The RESP: Advantages and Features

2 min.

Discover the advantages of opening a registered education savings plan (RESP) for your children to help them reach the career of their dreams.

Reasons to opt for an RESP

Most parents would love to be able to open every door for their children and to support them in their post-secondary education. The reality is, unfortunately, that many vocational and post-secondary education programs are expensive. And that’s without factoring in the many related expenses, such as lodging and transportation costs, on top of the tuition fees themselves.

According to Statistics Canada, the average Canadian undergraduate tuition fees in 2020-2021 was $6,580. This means tuition for a four-year program would be $26,360. And who knows, maybe your child would want to go even further with a specialized degree, a master’s degree or even a doctorate. In this case, the total tuition cost would be even higher at the end of it all. Your child would be starting off in the job market with a significant level of debt.

Government grants

To assist students, the government has set up the registered education savings plan (RESP) so that parents, grandparents and even family friends can help save for a child’s education. Generous government RESP grants are in place to invest in the children’s future and help them achieve their career goals. The federal government grant equals 20% of the contributions made, up to a certain maximum, and in Quebec, the provincial government provides another 10% on top of that.
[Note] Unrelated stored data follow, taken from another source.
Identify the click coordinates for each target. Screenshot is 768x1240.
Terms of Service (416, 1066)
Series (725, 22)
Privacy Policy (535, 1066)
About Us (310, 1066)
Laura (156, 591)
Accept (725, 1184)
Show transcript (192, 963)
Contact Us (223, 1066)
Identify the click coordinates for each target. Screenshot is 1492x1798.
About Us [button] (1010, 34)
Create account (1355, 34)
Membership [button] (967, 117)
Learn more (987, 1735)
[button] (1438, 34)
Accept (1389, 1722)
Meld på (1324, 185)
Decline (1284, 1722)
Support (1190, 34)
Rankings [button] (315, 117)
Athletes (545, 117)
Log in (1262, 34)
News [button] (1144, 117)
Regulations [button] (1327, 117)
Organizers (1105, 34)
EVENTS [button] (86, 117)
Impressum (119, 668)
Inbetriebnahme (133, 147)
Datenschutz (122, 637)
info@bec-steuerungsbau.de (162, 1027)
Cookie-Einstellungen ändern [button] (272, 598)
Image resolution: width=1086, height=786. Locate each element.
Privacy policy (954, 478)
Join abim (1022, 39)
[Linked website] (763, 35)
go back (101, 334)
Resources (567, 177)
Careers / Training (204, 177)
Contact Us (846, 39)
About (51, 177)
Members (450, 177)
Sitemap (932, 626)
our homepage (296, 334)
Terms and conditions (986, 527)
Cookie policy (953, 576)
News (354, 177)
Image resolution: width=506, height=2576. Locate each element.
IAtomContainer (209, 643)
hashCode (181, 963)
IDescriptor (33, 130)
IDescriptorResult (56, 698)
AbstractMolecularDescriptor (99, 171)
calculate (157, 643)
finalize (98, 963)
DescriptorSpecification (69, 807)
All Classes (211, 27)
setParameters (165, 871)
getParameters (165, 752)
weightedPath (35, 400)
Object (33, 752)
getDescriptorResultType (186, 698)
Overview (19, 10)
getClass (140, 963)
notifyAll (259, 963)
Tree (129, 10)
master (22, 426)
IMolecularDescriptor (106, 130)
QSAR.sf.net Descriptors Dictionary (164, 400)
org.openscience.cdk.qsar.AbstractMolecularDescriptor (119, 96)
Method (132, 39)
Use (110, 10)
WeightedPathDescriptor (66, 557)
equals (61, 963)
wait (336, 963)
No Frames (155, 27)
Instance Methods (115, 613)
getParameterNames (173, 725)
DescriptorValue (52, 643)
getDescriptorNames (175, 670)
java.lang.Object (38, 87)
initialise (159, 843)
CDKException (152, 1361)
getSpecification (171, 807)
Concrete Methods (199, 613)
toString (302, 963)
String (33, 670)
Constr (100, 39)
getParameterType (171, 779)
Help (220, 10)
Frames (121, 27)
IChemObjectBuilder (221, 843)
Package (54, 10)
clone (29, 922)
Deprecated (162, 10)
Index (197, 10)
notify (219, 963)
And with the growing emergence of the skilled trades, our governments are realizing that an educated population is sure to enrich society as a whole.

Where to start and what are your options?

When you develop good savings habits and contribute to your children’s RESP while they are young, you are giving them access to a larger amount when they start their post-secondary education. You will also get better returns and more grants.

Your children will be able to use all the grants and the returns generated. For your part, when your children begin their post-secondary education, you will get back all your contributions. You can take the reimbursement of your contributions and invest in any goal or project you like (maybe time for that home renovation, or that trip you’ve been wanting to take?), look into a variety of tax optimization strategies with the help of an advisor, or even give these amounts to your child.

To summarize...

There may be differences in the RESP offer, terms, conditions and rules from one financial institution or foundation to the next, so the best thing would be to contact a financial advisor to get a good understanding of this product and take full advantage of it. That way you’ll find a product that meets your needs and you’ll also make a winning choice for your children’s future!